A new approach to evaluating a person's risk of cardiovascular disease, stroke, high blood pressure, or heart failure is reported this month in the International Journal of Data Mining, Modelling and Management. The technique uses fuzzy logic to teach a neural network computer program to analyze patient data and spot correlations that can be translated into a risk factor for an individual.
Khanna Nehemiah of the Anna University Chennai, India, and colleagues have developed a medical diagnostic system for predicting the severity of cardiovascular disease based on combining the fuzzy logic, neural networks and genetic algorithms. The resulting statistical model improves on previous attempts and is accurate 9 times in 10 in determining patient risk.
Cardiovascular disease (CVD) refers to disorders of the heart or blood vessels and includes coronary heart disease, cerebrovascular disease, raised blood pressure, peripheral artery disease, rheumatic heart disease, congenital heart disease and heart failure. The World Health Organization in 2009 estimated that almost 20 million deaths occur annually from cardiovascular disease and that by 2030 that figure could rise to almost 24 million.
"In order to reduce the rate of morbidity and mortality due to CVD, it is essential to diagnose early and administer appropriate treatment," explains Nehemiah, who points out how clinical diagnosis has always been supported by data analysis combined with medical expertise.

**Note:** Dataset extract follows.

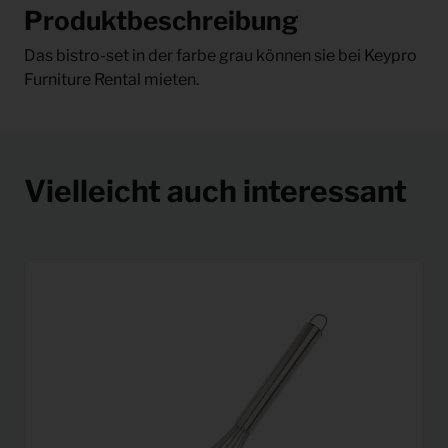
Produktbeschreibung
Das bistro-set in der farbe grau können sie bei Keypro
Furniture Rental mieten.
Vielleicht auch interessant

He and his colleagues hope that their new approach to analyzing patient risk will help reduce the time taken by medical experts to make a diagnosis. "A clinical-decision support system should consider issues like representation of medical knowledge, decision making in the presence of uncertainty and imprecision, choice and adaptation of a suitable model," they explain, all points that their new model addresses.
The team concludes that their fuzzy neural network approach could be improved still further by tweaking the architecture of the network and by extracting generic rules from the system that could be used to obtain a more precise risk factor.